Mas há outra explicação, que invoca a classe, em conjunto com a raça, como um fato inevitável da democracia capitalista. Quase todos os imigrantes da história americana têm ocupado empregos de homens que em e de si mesmos não podem oferecer mobilidade social. A educação sempre foi o fator que determina se um imigrante, ou uma criança imigrante, sobe. A ambição individual conta muito na América, mas ter as habilidades e a linguagem necessárias para entrar em um mercado de trabalho competitivo também conta. O fato é que cada imigrante chega às costas americanas com diferentes níveis de educação; e o sistema escolar público americano é surpreendentemente inconsistente em oferecer exatamente o que as crianças precisam para realizar seus sonhos como adultos. Todos sabem que a proporção de crianças de Beverly Hills High que vão para a faculdade é muito maior do que na Roosevelt High School, no leste de Los Angeles. E todos nós sabemos onde os recursos são melhores onde os professores recebem salários mais altos, onde há livros de texto e computadores suficientes para circular, onde há uma pletora de atividades extracurriculares. E, no entanto, como sociedade, continuamos a ter noções tão retrógradas como a cultura da pobreza, um termo cunhado nos anos 50 pelo antropólogo Oscar Lewis, que defende que mesmo que oferecêssemos a cada criança exactamente os mesmos recursos educativos, a criança da pobreza provavelmente continuaria pobre porque, bem, está na sua cultura. Desta forma, formam-se estereótipos, quer do preguiçoso mexicano (país tropical subdesenvolvido!) ou do estudante asiático minoritário modelo (a cultura confuciana faz claramente com que os estudantes sejam melhores!).
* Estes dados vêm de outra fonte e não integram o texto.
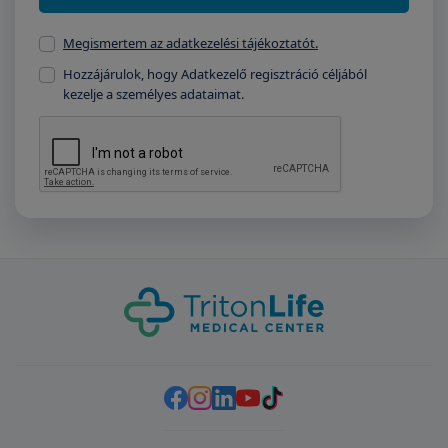
Megismertem az adatkezelési tájékoztatót.
Hozzájárulok, hogy Adatkezelő regisztráció céljából
kezelje a személyes adataimat.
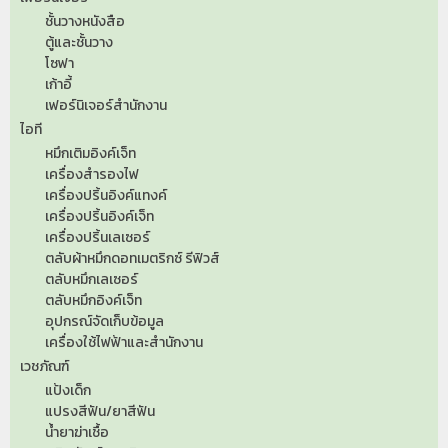
ชั้นวางหนังสือ
ตู้และชั้นวาง
โซฟา
เก้าอี้
เฟอร์นิเจอร์สำนักงาน
ไอที
หมึกเติมอิงค์เจ็ท
เครื่องสำรองไฟ
เครื่องปริ้นอิงค์แทงค์
เครื่องปริ้นอิงค์เจ็ท
เครื่องปริ้นเลเซอร์
ตลับผ้าหมึกดอทเมตริกซ์ รีฟิวส์
ตลับหมึกเลเซอร์
ตลับหมึกอิงค์เจ็ท
อุปกรณ์จัดเก็บข้อมูล
เครื่องใช้ไฟฟ้าและสำนักงาน
เวชภัณฑ์
แป้งเด็ก
แปรงสีฟัน/ยาสีฟัน
น้ำยาฆ่าเชื้อ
Salvando o orgulho de uma cultura do Velho Mundo é uma coisa; questionar as causas subjacentes da pobreza endêmica em uma comunidade é outra coisa.
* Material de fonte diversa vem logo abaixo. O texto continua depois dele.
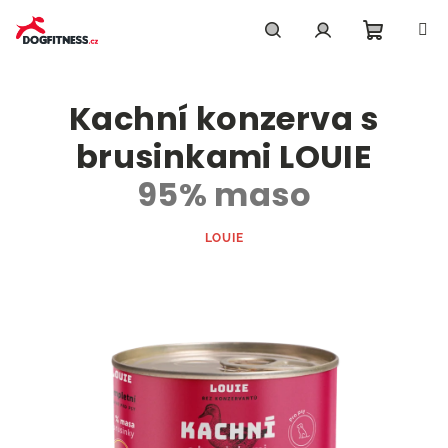
Přejít
na
obsah
Nákupn
Hledat
Přihlášení
Kachní konzerva s
košík
brusinkami LOUIE
95% maso
LOUIE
Simplesmente, continuamos a confundir os termos cultura e classe numa espécie de jogo de concha política que garante uma ampla oferta de mão-de-obra barata. E os latinos nos E.U.A. caem frequentemente na armadilha. Sentindo o ferrão de ter sido marcado pelo estereótipo cultural, grande parte da organização política entre jovens mexicano-americanos nos últimos 40 anos tem sido decididamente nacionalista por natureza, invocando a grandeza da cultura primordial mexicana que é a história asteca como uma salva contra a supremacia branca. Ter orgulho em uma cultura do Velho Mundo é uma coisa; questionar as causas subjacentes da pobreza endêmica em uma comunidade é outra bem diferente. Os verdadeiros grandes momentos políticos têm sido onde os ativistas têm concebido interseções entre cultura e classe, como ter padrões com a semelhança da Virgem de Guadalupe, padroeira católica mexicana, à frente de marchas encenadas por trabalhadores agrícolas migrantes em busca de melhores condições de trabalho.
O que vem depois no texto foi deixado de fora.